Migrating from content.include / content.exclude

Patterns convert 1:1 — gitignore syntax is a superset of the picomatch globs the old keys used:

# config.yml (before)
content:
  exclude:
    - drafts/**
    - "*.draft.md"
.okignore (after)
drafts/
*.draft.md

Then remove the content.include and content.exclude keys from your config.yml — either via ok config migrate (which strips them automatically; see CLI reference) or by hand. If any removed keys remain, OK refuses to start with a source-located REMOVED_KEY error pointing at the offending lines, so you can't miss them.

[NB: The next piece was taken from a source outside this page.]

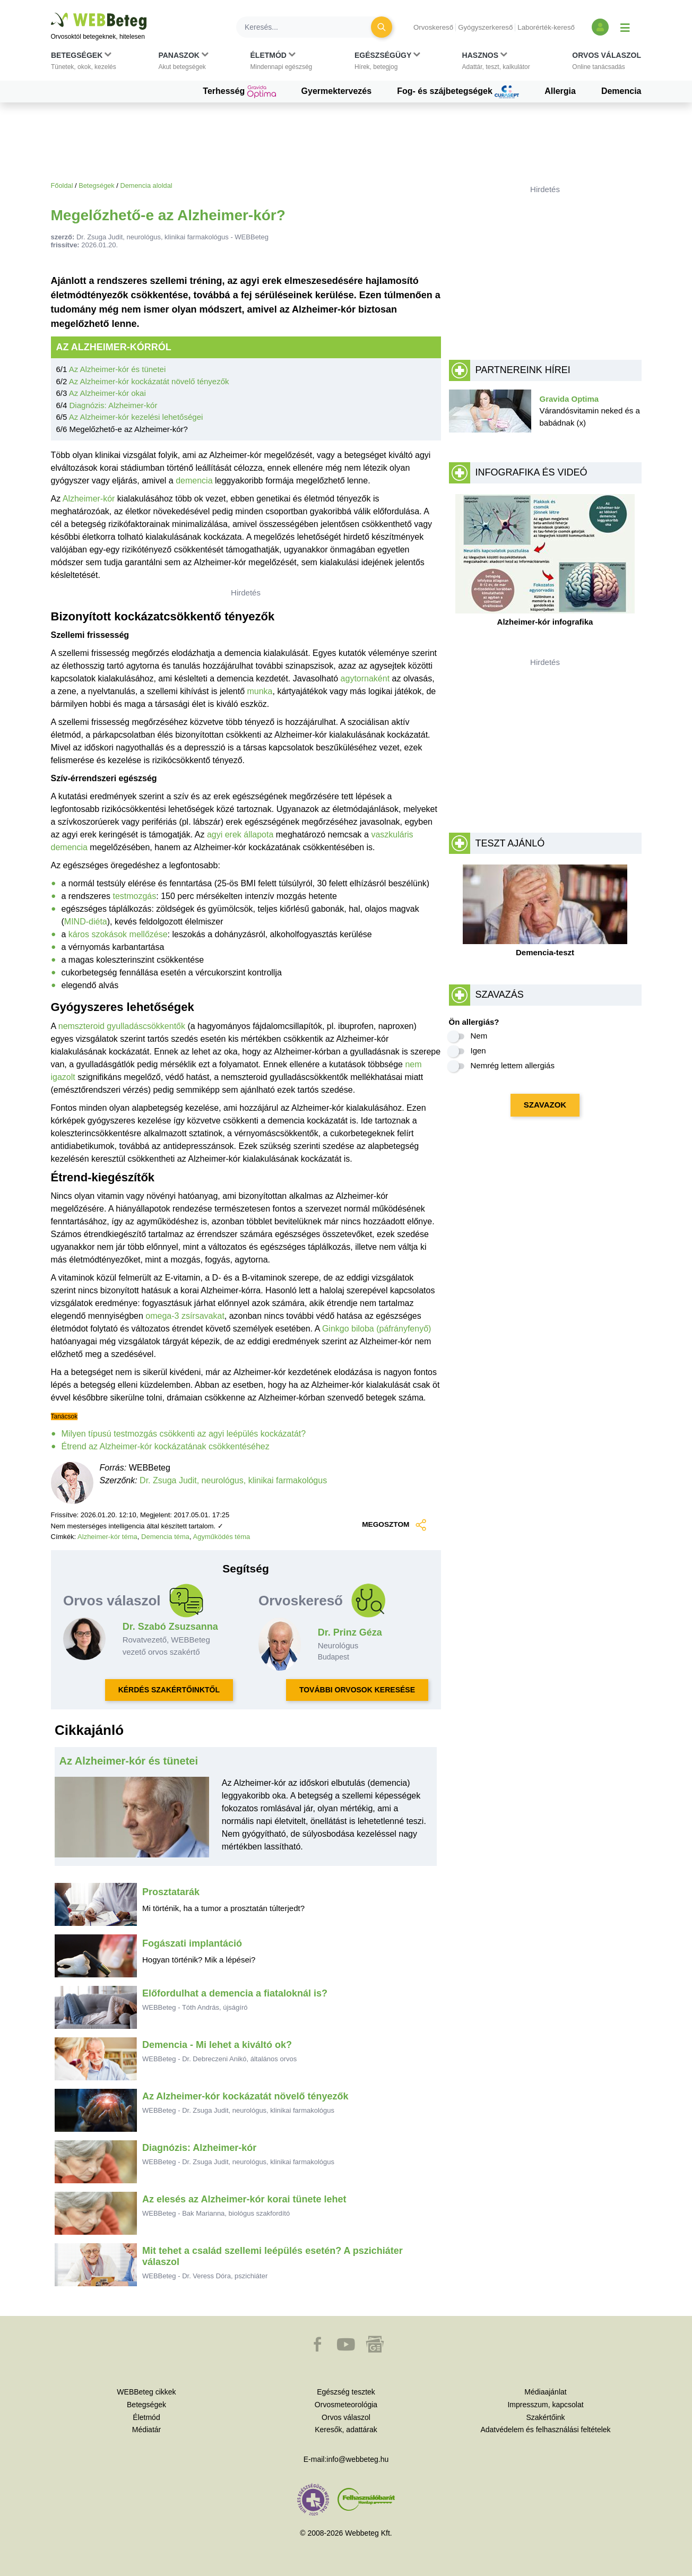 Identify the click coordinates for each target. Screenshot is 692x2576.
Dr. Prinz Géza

content.include had only one real job — gating which extensions count as content — and .md/.mdx extension matching is now hardcoded upstream. If your old content.include was the default (['**/*.md', '**/*.mdx']), you don't need to add anything to .okignore for it.

Performance

The walker skips built-in system directories before reading any ignore file, and best-effort ignore globs are also passed to the native file watcher for kernel-level filtering, so excluded paths never trigger filesystem events.